Return all the data exactly, keeping the pictures out.

━━━━━━━━━━━━━━━━

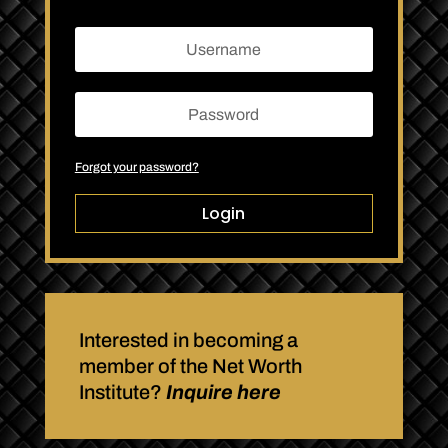
Forgot your password?
Login
Interested in becoming a
member of the Net Worth
Institute?
Inquire here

━━━━━━━━━━━━━━━━

- Reply to the exercise:
Forgot your password?
Login
Interested in becoming a
member of the Net Worth
Institute?
Inquire here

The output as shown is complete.